Python Crash Course

Ondrej Lexa 2017

Hello! This is a quick intro to programming in Python to help you hit the ground running with the Advanced Structural Geology.

Why Python ?

Python is a modern, general-purpose, object-oriented, high-level programming language. It is the programming language of choice for many scientists to a large degree because it offers a great deal of power to analyze and model scientific data with relatively little overhead in terms of learning, installation or development time. It is a language you can pick up in a weekend, and use for the rest of one's life.
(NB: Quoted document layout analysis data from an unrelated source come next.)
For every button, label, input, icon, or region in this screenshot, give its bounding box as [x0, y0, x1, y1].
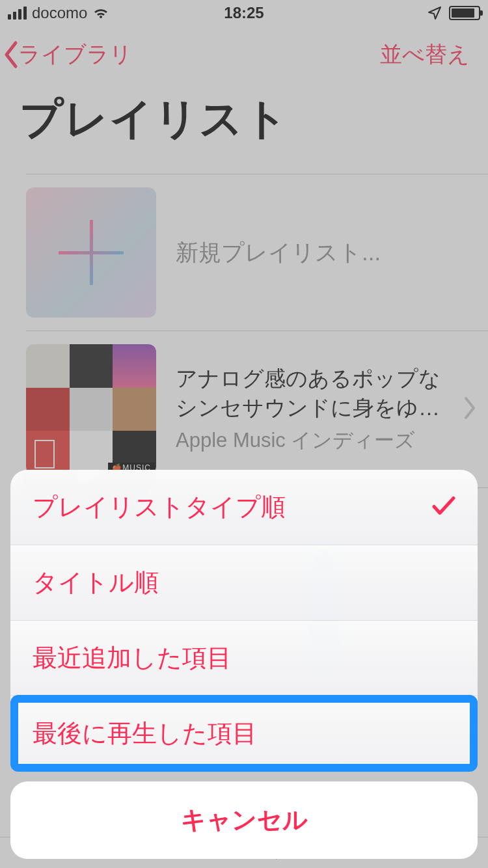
- option-label: タイトル順: [33, 569, 159, 596]
- sort-option-recently-played[interactable]: 最後に再生した項目: [10, 696, 478, 771]
- sort-option-title[interactable]: タイトル順: [10, 545, 478, 621]
- checkmark-icon: [432, 493, 455, 521]
- sort-option-playlist-type[interactable]: プレイリストタイプ順: [10, 470, 478, 545]
- option-label: 最近追加した項目: [33, 644, 232, 671]
- option-label: プレイリストタイプ順: [33, 493, 286, 521]
- action-sheet: プレイリストタイプ順 タイトル順 最近追加した項目 最後に再生した項目 キャンセ…: [10, 470, 478, 859]
- cancel-button[interactable]: キャンセル: [10, 781, 478, 859]
- option-label: 最後に再生した項目: [33, 720, 257, 747]
- sort-option-recently-added[interactable]: 最近追加した項目: [10, 621, 478, 696]
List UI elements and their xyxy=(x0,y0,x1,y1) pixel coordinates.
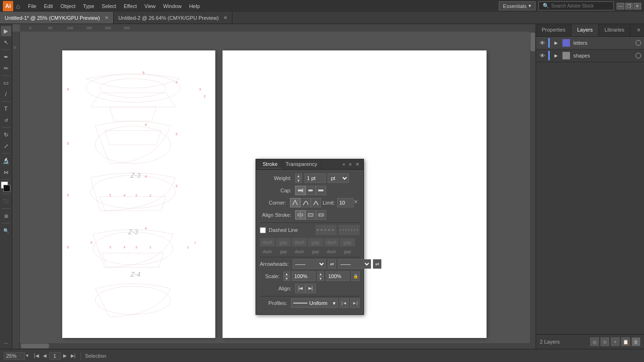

General characteristics of Python

  • clean and simple language: Easy-to-read and intuitive code, easy-to-learn minimalistic syntax, maintainability scales well with size of projects.
  • expressive language: Fewer lines of code, fewer bugs, easier to maintain.

Advantages

  • The main advantage is ease of programming, minimizing the time required to develop, debug and maintain the code.
  • Well designed language that encourage many good programming practices:
    • Modular and object-oriented programming, good system for packaging and re-use of code. This often results in more transparent, maintainable and bug-free code.
    • Documentation tightly integrated with the code.
  • A large standard library, and a large collection of add-on packages.

The first step in using Python for Stress and strain analyses in geology is to get Python installed w/ the appropriate scientific dependencies.

Installation

Configuration of Python for scientific computing has historically been a huge pain, but recently has gotten a whole lot easier with the advent of two scientific distributions for Python that come with package managers: Canopy by Enthought, and Anaconda by Continuum Analytics. I have used Anaconda extensively, and find it a little easier because it's lighter-weight and is self-contained: it stays in a folder where you place it, doesn't touch the system Python, and doesn't require root/sudo access to install or modify packages. This means it's easy to place on shared computing resources. Best of all, it uses a package manager called conda that is extremely easy to use.

Which one to choose ?

This guide will deal exclusively with Anaconda Python. Anaconda is one of several Python distributions that provide the Python interpreter, together with a list of Python packages and sometimes other related tools, such as editors. The Anaconda Python distribution is easy to install, but other distributions provide similar functionality.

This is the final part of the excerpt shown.